G.I Joe: Special Missions #8 offers a bit of a one-shot this week, but you seldom need grand-sweeping arcs to find it interesting. From start to finish, this issue is a refreshing read. It’s not perfect, but it’s a good standard.
The official description from IDW:
A peace-promoting diplomat is gunned down and barely escapes with his life. The world watches as the man lies at death’s door in a high security facility. COBRA is watching as well and mounts an all-out cyber-assault to take their target down once and for all. Mainframe and Dial-Tone are the last line of defense in a deadly chess game with COBRA’s entire cyber-war division. The Joes pray for peace but program for war in DENIAL OF SERVICE!
This issue starts and ends quickly, but it is a breath of fresh air for the most part. The goal is outlined very quickly – G.I Joe want one guy a live and -surprise- Cobra want to do bad things and kill someone – yet this only lets the action start earlier. Everything is planned out relatively smoothly, but thats partially because the majority of action here takes place behind desks and computers, which balances nicely with the actual physical developments that do take place.
A lot of this is down to the writing, although Chuck Dixon does rely on some classic tropes. It does suit the story in a way, but its hard not to bawl at the idea of hackers on different sides making silly insults and remarks at each other. It adds to tension, sure, but it loses the impression of experts trying to concentrate during a delicate situation.

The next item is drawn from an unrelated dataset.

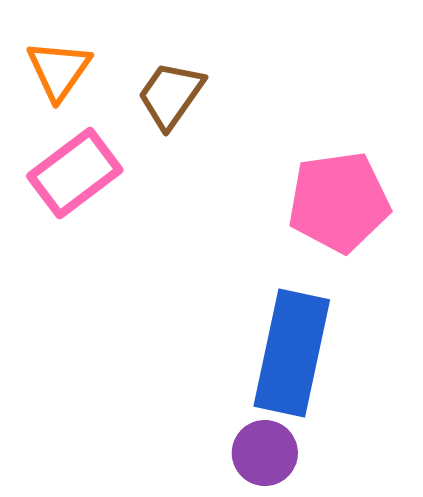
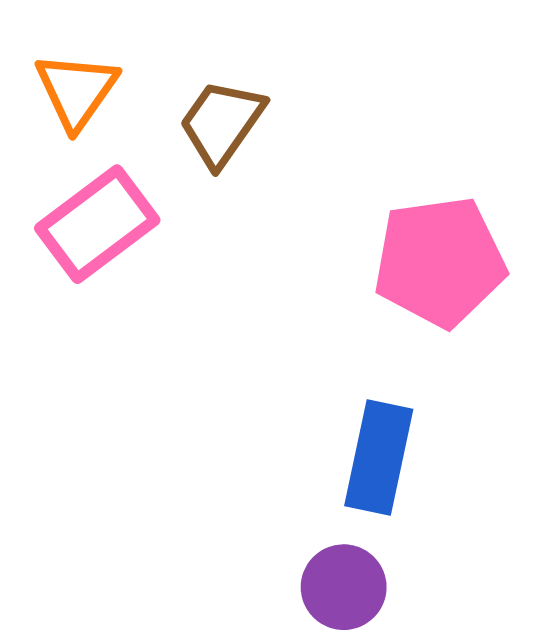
blue rectangle: (292, 353) -> (379, 458), size x0.7

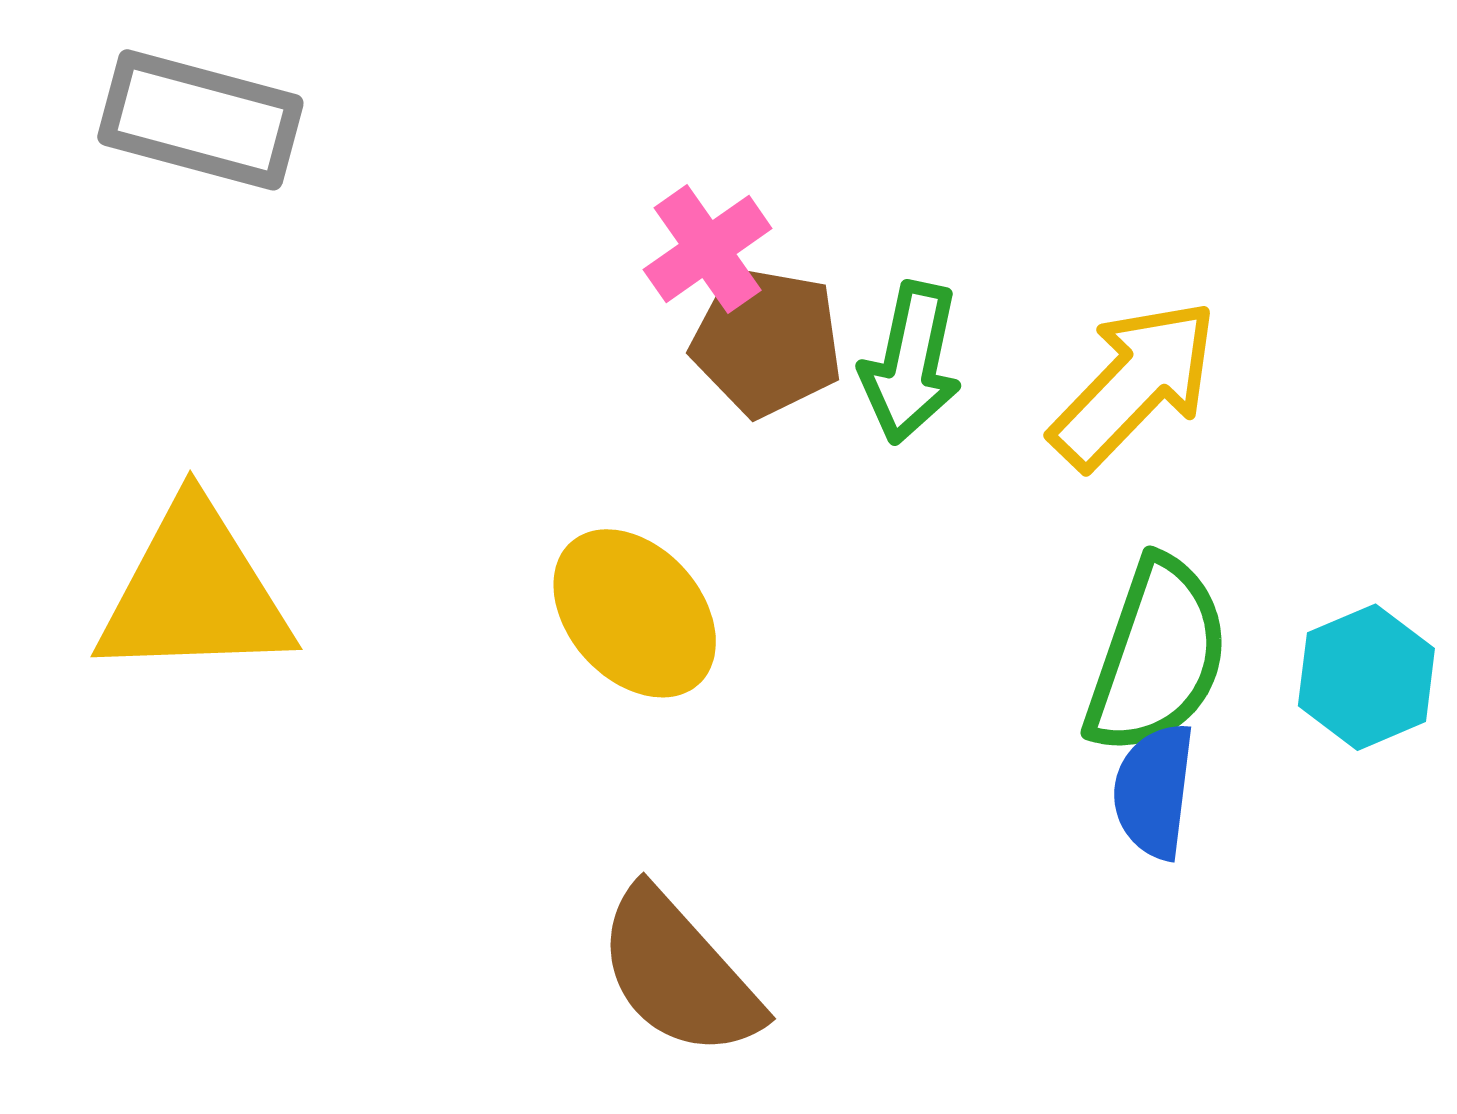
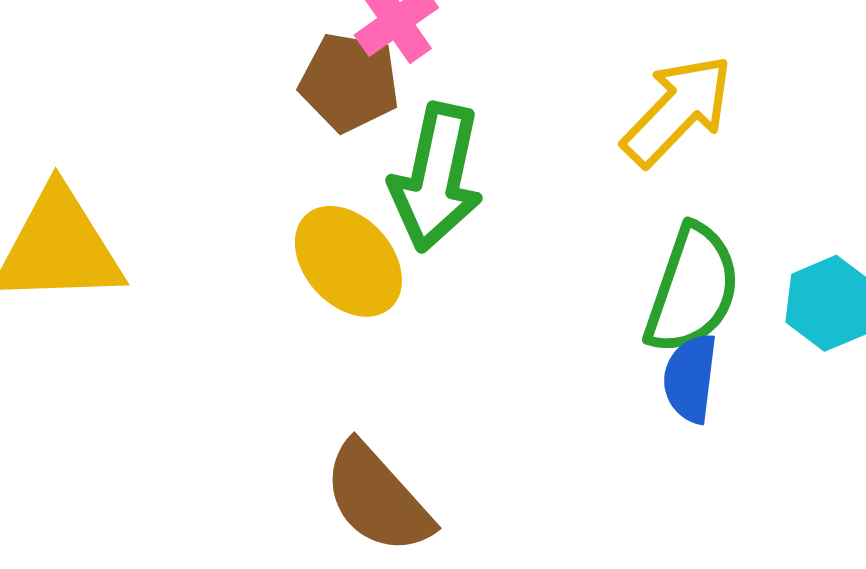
brown pentagon: (767, 342) -> (349, 82), moved
green arrow: (911, 363) -> (436, 177), moved, size x1.4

Visually, this issue is has a bit of a change-up in the team but the end result still looks good. S L Gallants pencils have detail and dynamic elements that work well with the fast paced nature of G.I Joe and his focus on faces and people ensures even wider panels don’t turn into simple blurry stick-men. Aburtov and Juan Foo provide suitable colors – I’ve noticed more emphasis on lighting this month, such as screen-glare and other elements. It’s a nice touch that, of course, works rather well in an issue such as this.
In short, this is a stable entry for the series. It doesn’t build on anything much, but its useful to have breaks in-between bigger arcs.